Best Of :: Shopping & Services
In this dire age of freeloading downloaders, crap major-label product (okay, some things never change) and clueless RIAA machinations (suing potential customers = bad policy, generally speaking), massive respect must go to any independent record shop that's still in business. Since 2003, about 2,700 music emporia have become defunct. So it is especially heartening to visit Fingerprints, which seems to be thriving in its hip little corner of Long Beach's Belmont Shore district. Selling both new and used vinyl and CDs, as well as books, mags, band T-shirts, collectible figurines and other cool accouterments of the music-freak lifestyle, Fingerprints caters to folks with deep, exceptional taste (to thank them, it often holds in-store concerts). This shop is really tailored for folks who like to get their fingers dusty riffling through moldy vinyl, people who consider WaxPoetics their bible, DJs who have gigs in small venues, obsessives who take notes while they read music blogs. Fingerprints stocks a wide range of genres, and its staff seems to know a lot more than most record-store clerks (stellar DJ/musicians such as Elvin "Nobody" Estrela and Dennis Owens work there). You can satisfy your indie-rock fix, of course, but Fingerprints will also attend to your more esoteric needs, like vintage funk and soul, psychedelia, dub, reggae, jazz, experimental, electronic, and underground hip-hop. Tons of interesting releases from tiny indie labels crowd Fingerprints' shelves. It's a bit overwhelming to spend an afternoon browsing there, but ultimately rewarding for your music collection and education. When the White Stripes wanted to open their own temporary, SoCal-based record store to hype the release of the new Icky Thump album in July, Fingerprints received the call to set up and operate the makeshift establishment in the old Tower Records Sunset location. That's respect, brothers and sisters.
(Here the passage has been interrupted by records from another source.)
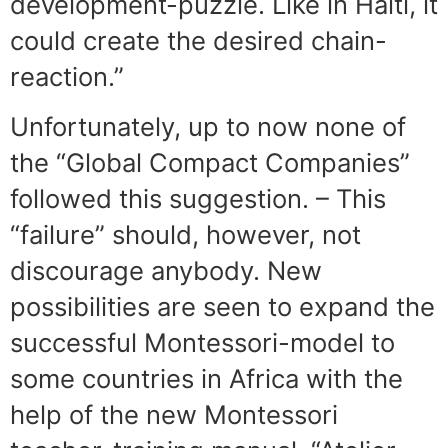
development-puzzle. Like in Haiti, it
could create the desired chain-
reaction.”
Unfortunately, up to now none of
the “Global Compact Companies”
followed this suggestion. – This
“failure” should, however, not
discourage anybody. New
possibilities are seen to expand the
successful Montessori-model to
some countries in Africa with the
help of the new Montessori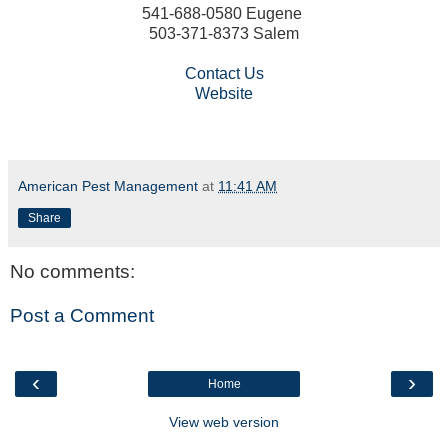
541-688-0580 Eugene
503-371-8373 Salem
Contact Us
Website
American Pest Management
at
11:41 AM
Share
No comments:
Post a Comment
‹
›
Home
View web version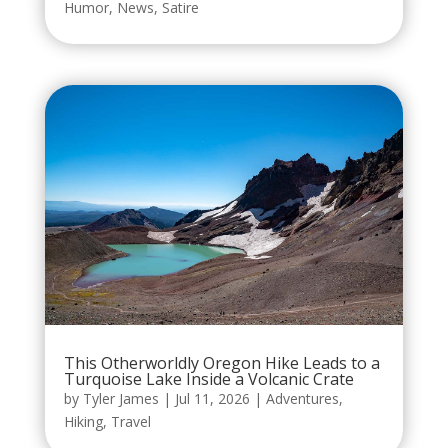
Humor
,
News
,
Satire
This Otherworldly Oregon Hike Leads to a
Turquoise Lake Inside a Volcanic Crate
by
Tyler James
|
Jul 11, 2026
|
Adventures
,
Hiking
,
Travel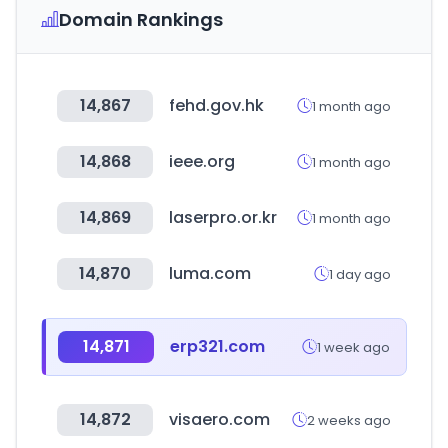
Domain Rankings
14,867
fehd.gov.hk
1 month ago
14,868
ieee.org
1 month ago
14,869
laserpro.or.kr
1 month ago
14,870
luma.com
1 day ago
14,871
erp321.com
1 week ago
14,872
visaero.com
2 weeks ago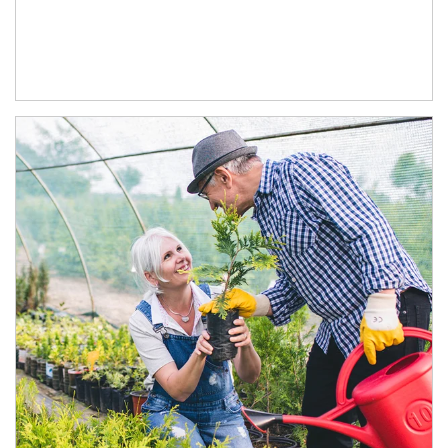
Article Image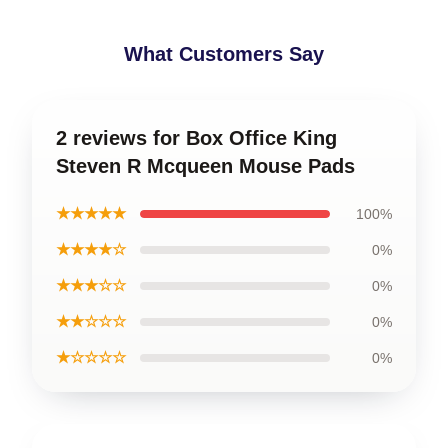
What Customers Say
2 reviews for Box Office King
Steven R Mcqueen Mouse Pads
★★★★★
100%
★★★★☆
0%
★★★☆☆
0%
★★☆☆☆
0%
★☆☆☆☆
0%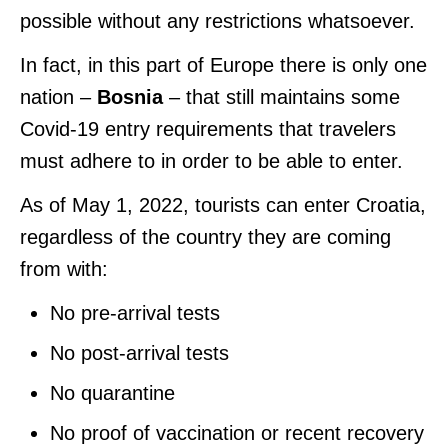
possible without any restrictions whatsoever.
In fact, in this part of Europe there is only one
nation –
Bosnia
– that still maintains some
Covid-19 entry requirements that travelers
must adhere to in order to be able to enter.
As of May 1, 2022, tourists can enter Croatia,
regardless of the country they are coming
from with:
No pre-arrival tests
No post-arrival tests
No quarantine
No proof of vaccination or recent recovery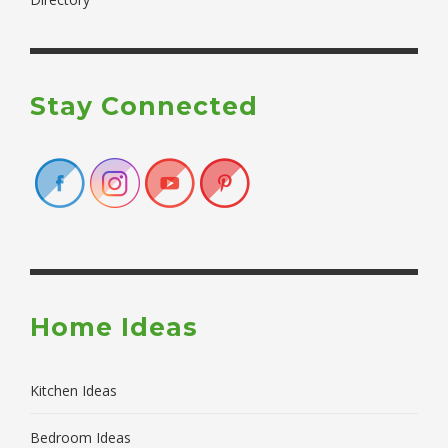
Stay Connected
Home Ideas
Kitchen Ideas
Bedroom Ideas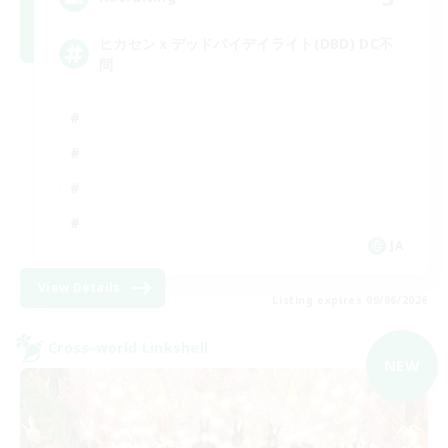
ヒカセンｘデッドバイデイライト(DBD) DC不
問
JA
View Details
Listing expires 09/06/2026
Cross-world Linkshell
NEW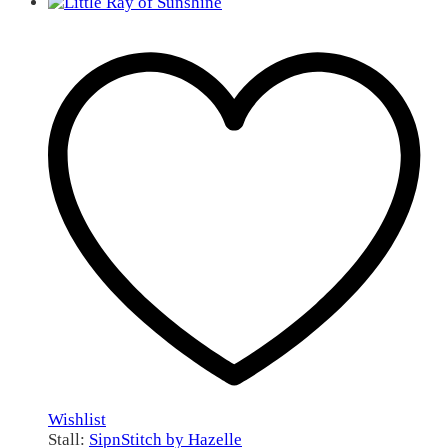
Wishlist
Stall:
SipnStitch by Hazelle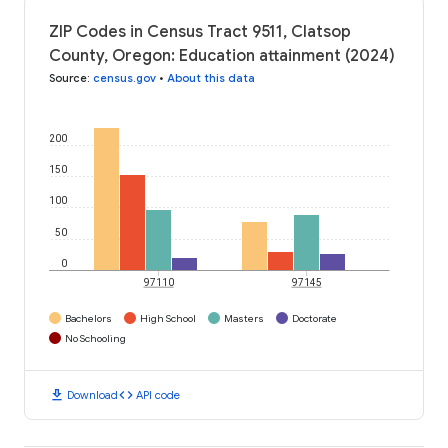
ZIP Codes in Census Tract 9511, Clatsop
County, Oregon: Education attainment (2024)
Source
:
census.gov
•
About this data
200
150
100
50
0
97110
97145
Bachelors
High School
Masters
Doctorate
No Schooling
download
code
Download
API code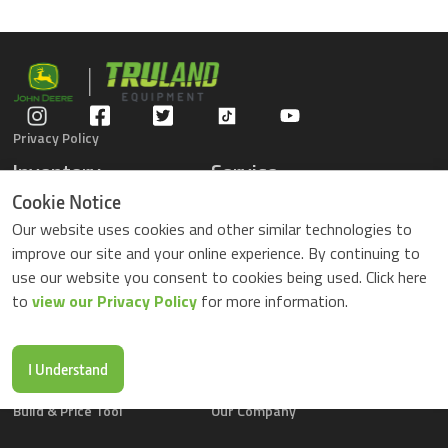
Privacy Policy
Inventory
Service
Gators
Schedule Service
Cookie Notice
Compact Tractors
Parts Center
Our website uses cookies and other similar technologies to
Riding Lawn Mowers
Contact Service
improve our site and your online experience. By continuing to
ZTrack Mowers
use our website you consent to cookies being used. Click here
Used Equipment
to
view our Privacy Policy
for more information.
Shopping
About Us
Locations
News & Events
Buy Parts Online
Contact Us
I Understand
Parts Drop Locations
Careers
Build & Price Tool
Our Company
Do yourself and your car a favor and say no to the mechanical drive-in car wash at the gas station. Sitting in line doesn't do much for sanity, and the rotating buffers will almost always scratch up your ride. The hand car wash is definitely the place to go for quality, and the ultimate hand wash experience can be found at Checkered Flag Hand Car Wash. The inside-out treatment on your car runs $13.99 and lasts around 10 minutes. Spend that time inside the lounge area, where free fancy-pants coffee (French vanilla cappuccinos, espressos, mochaccinos and more) or hot chocolate is available, as is free Internet access.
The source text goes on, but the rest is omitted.